The Broncos lost quarterback Jon Wassink again to injury for the second straight season on October 25 against Toledo. WMU lost to Toledo badly and lost the next two to Ohio and Ball State before defeating eventual MAC champion Northern Illinois, 28–21, on November 20.

The Broncos finished the season 7–5 and accepted their second invitation to the Famous Idaho Potato Bowl in five seasons.

WMU faced independent opponent BYU on December 21, 2018, in Boise, ID. BYU defeated the Broncos 49–18, handing Lester his first postseason loss as head coach.

====2019 season====
In 2019, the Broncos finished their non-conference schedule 2–2, with victories over Monmouth (48–13) and Georgia State (57–10) but tough Power 5 losses to Michigan State (51–17) and Syracuse (52–33).

The Broncos would then finish their conference schedule with a 5–3 record, amassing wins over Central Michigan, Miami (OH), Bowling Green, Ball State, and Ohio. Their 7–5 record earn them their second consecutive bowl berth, this time against Western Kentucky in the First Responders Bowl.

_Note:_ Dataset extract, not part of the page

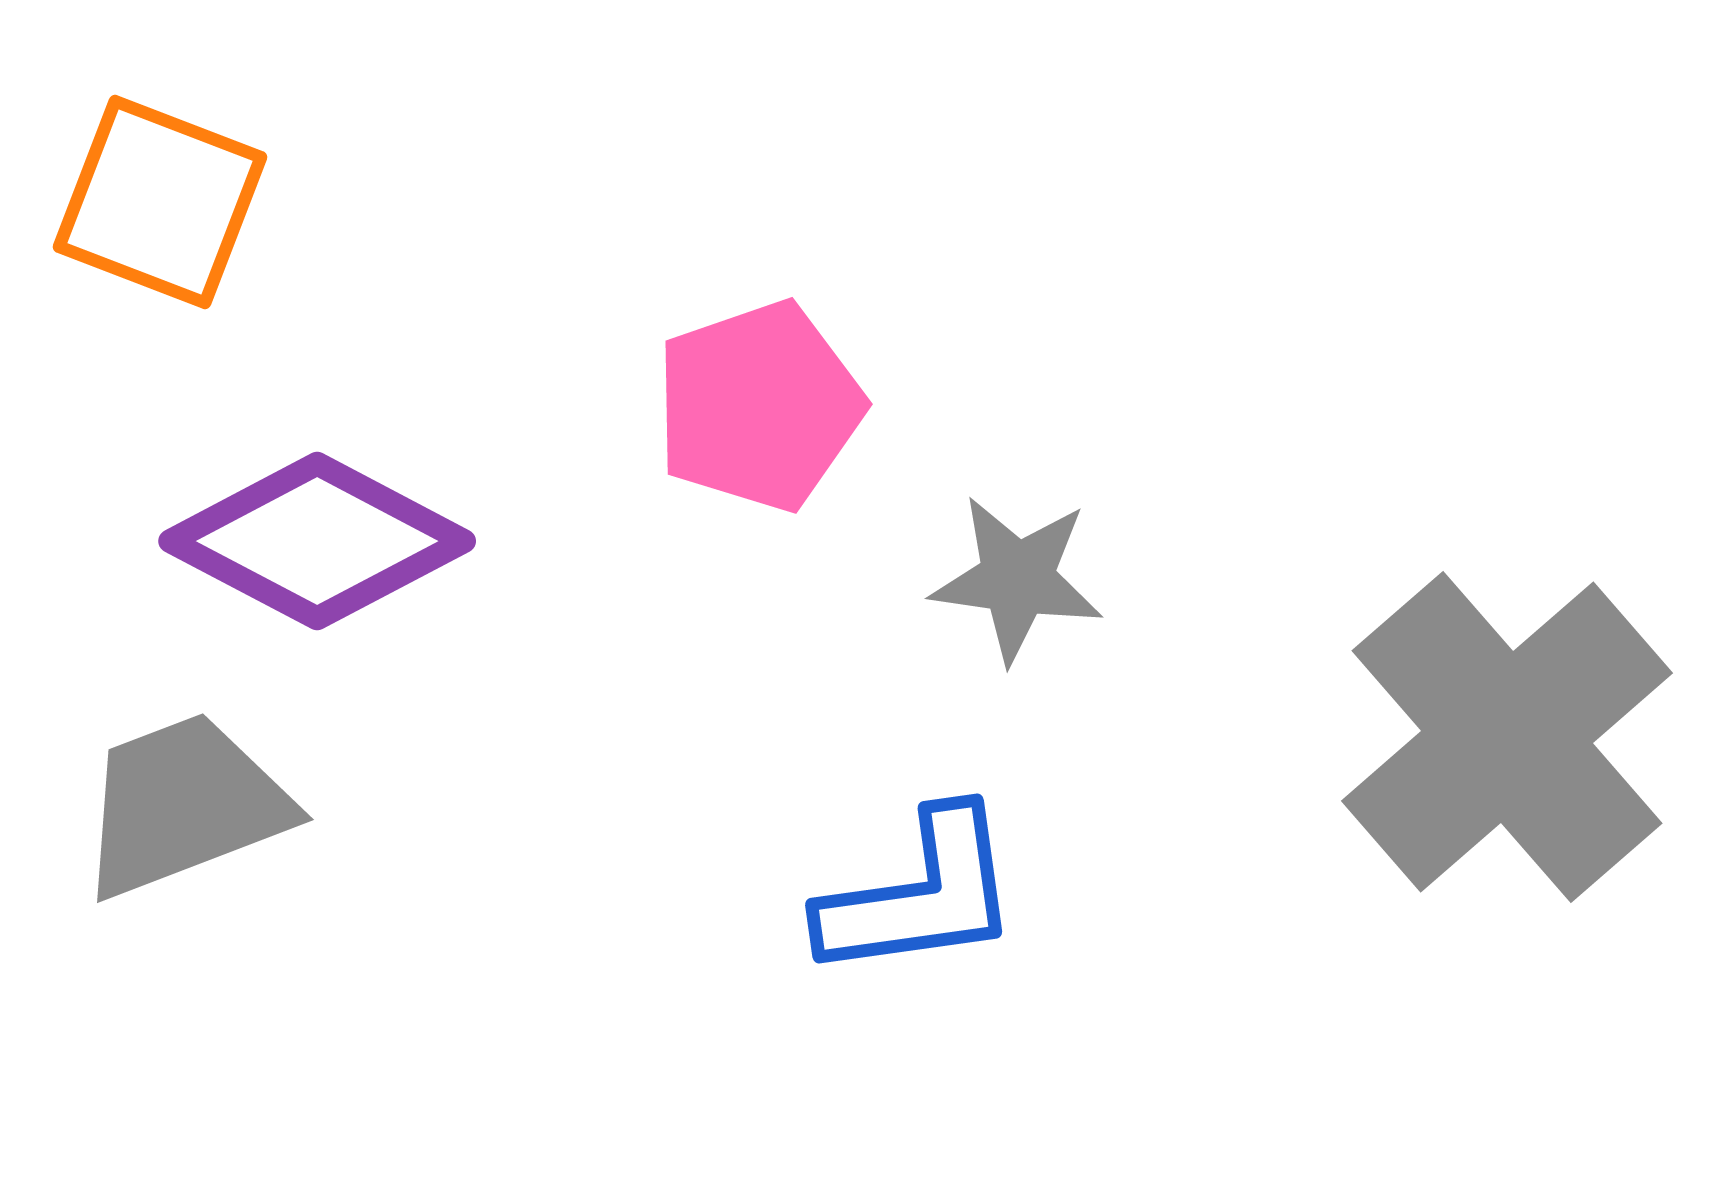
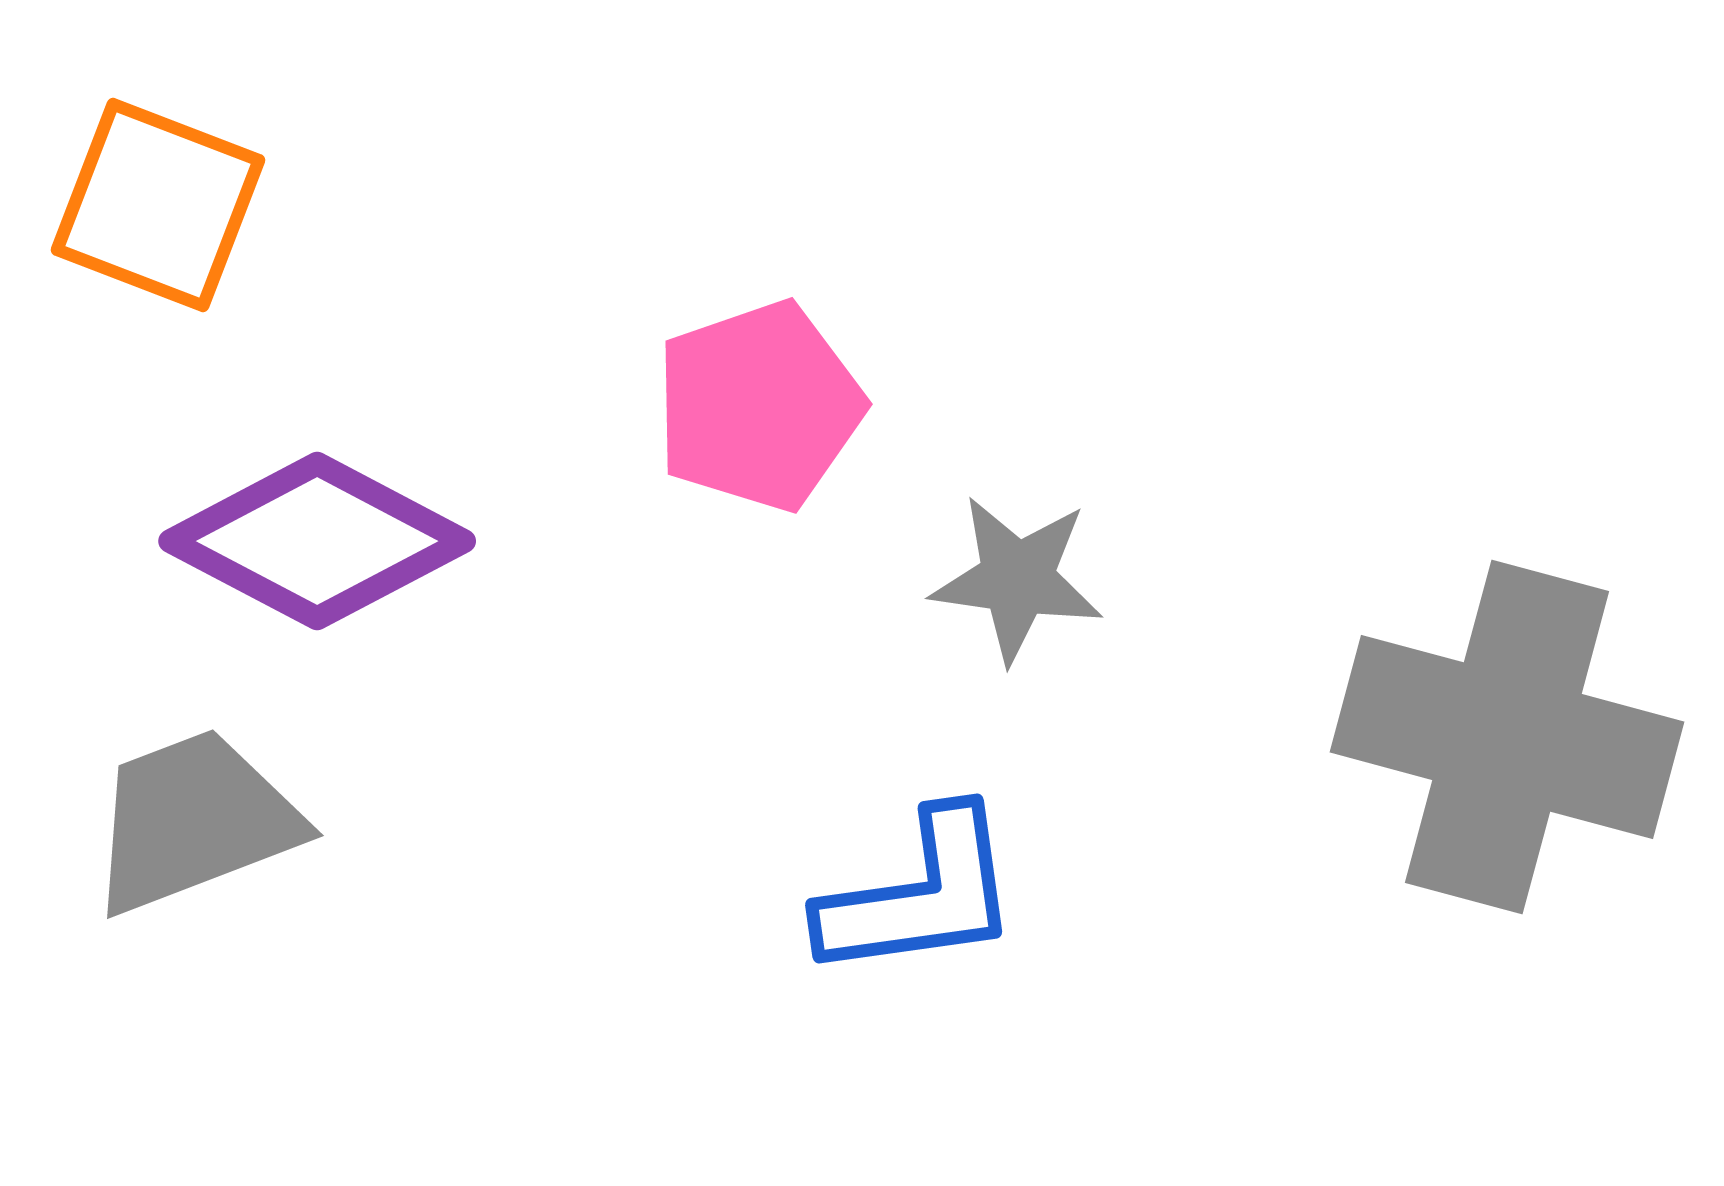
orange square: moved 2 px left, 3 px down
gray cross: rotated 34 degrees counterclockwise
gray trapezoid: moved 10 px right, 16 px down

The Hilltoppers and Broncos battled for all 4 quarters, with neither team holding more than a 7-point lead. Western Michigan Quarterback Jon Wassink stumbled on an open field scramble to score the go ahead touchdown on third down. With the score tied 20–20, Lester opted to go for it on forth down but an incomplete pass forced the Broncos to turn the ball over on downs. The Hilltoppers then drove down field and scored a last second 52-yard field goal to win the game 23–20.

====2020 season====
The 2020 season was initially canceled for the Mid American Conference due to the COVID-19 pandemic. On September 25, a conference only schedule was implemented, starting on November 5, with each team playing a 6-game schedule; 5 division games, 1 non-division game, and no fans in attendance.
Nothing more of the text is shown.